The Chinese pandemic is shifting in good measure the nature of work. As the work shifts from the conventional office space to private individual workspaces or from home, the role of Apple’s appliances would perhaps be increased. They are uniquely positioned to capture this space of hardware driven software ecosystem. No doubt, it would be challenged by Google with Amazon and Microsoft controlling the cloud, but the battle would be fascinating and Apple does not seem to have any major disadvantages. This sift in the nature of work is accompanied by a shift in the nature of consumption of entertainment goods. With theatres closed down, sports venues closed for spectators, the action is shifting to e-sports and watching live action on the mobile. This is where Apple can further score through its i-Appliances. The market valuations just seem to put a stamp on the Apple’s process of appliancization.
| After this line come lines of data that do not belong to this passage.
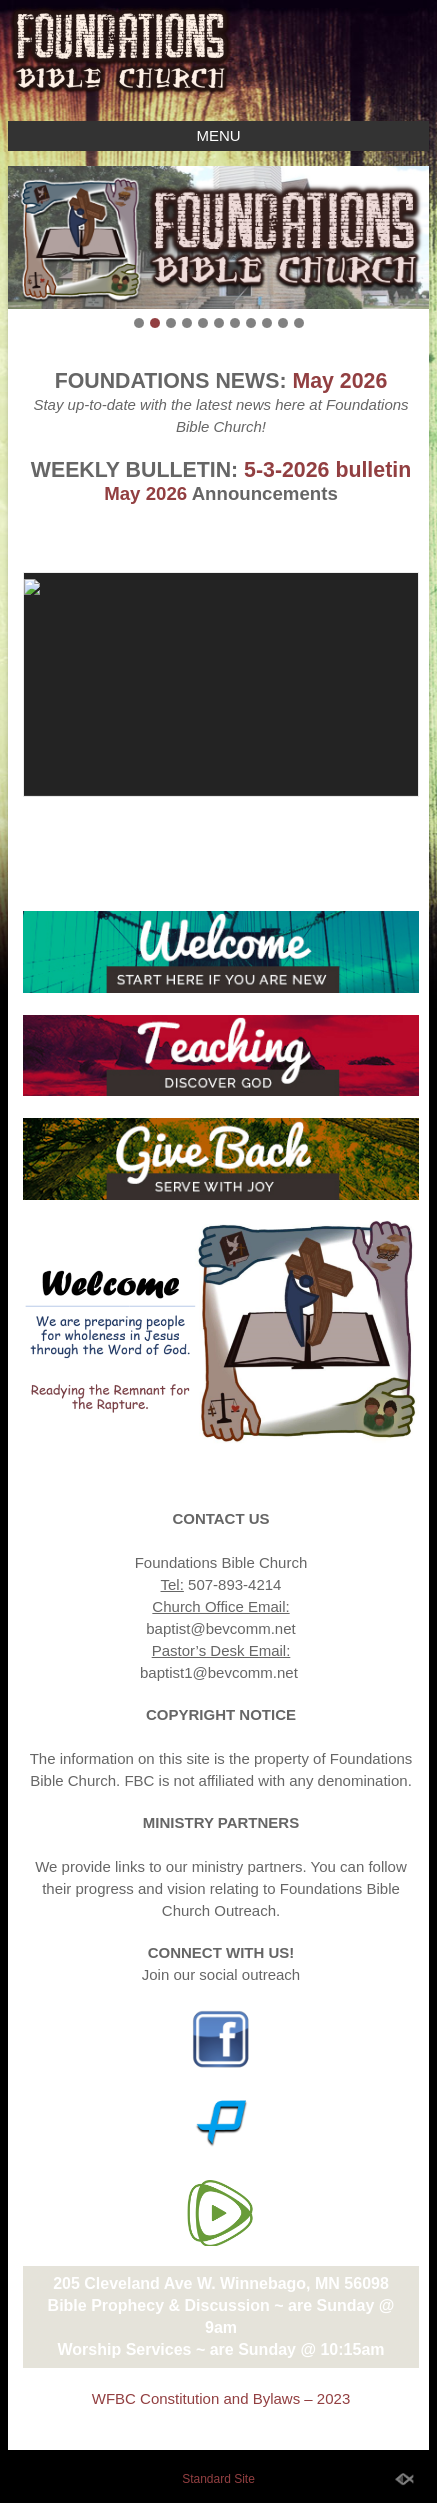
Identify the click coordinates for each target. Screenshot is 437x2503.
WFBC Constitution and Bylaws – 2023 (221, 2398)
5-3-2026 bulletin (327, 470)
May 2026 (339, 381)
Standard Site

To add, Apple has reasonably de-coupled itself from the Chinese economy. The geo-political equations are shifting fast with countries eager to move their supply chains away from China. In the general population too, there is at least an air of hostility towards China given its apparent role in spreading the Wuhan pandemic. Therefore, as techno-nationalism flourishes, firms are moving their supply chains back home or into those countries which are aligned in their strategic interests. As one makes his or her way in a gated globalization, Apple seems to be having a first mover advantage. It has reasonably weathered the supply disruptions beginning with the lockdown in China in the early part of this year. It has begun shifting its supply chains to Vietnam. Its partners in manufacturing are availing the productivity linked subsidies in India. Therefore, Apple’s success in diversifying itself away from China is adding to its lustre.

In any event, there are push and pull factors. While Chinese moves and the need to respond to Chinese moves might have been a catalyst to Apple’s jump in valuations, it would not be possible without a pull factor from within. It is the Apple’s culture that perhaps signals something to its ability to prosper in the post-COVID and post-China world.  Far from being unique, Apple is merely the first one to cross the mark. As the rise of techno nationalism continues, one might see other players like Microsoft, Amazon, and Alphabet too making their way into this exclusive club. This is not ruling out, some new entrants who might begin making their way into the trillion dollar club. Their strategies would revolve around diversification of supply chains, thus a movement in countering the fat tail production risk. This risk as Chinese pandemic demonstrates might be rare yet can disrupt the entire global economy with its accompanying malfeasant influences.  The way the economy plays out in the next few years would determine the trajectories of the technological giants as they seek to capture a larger pie of the global economic bounty.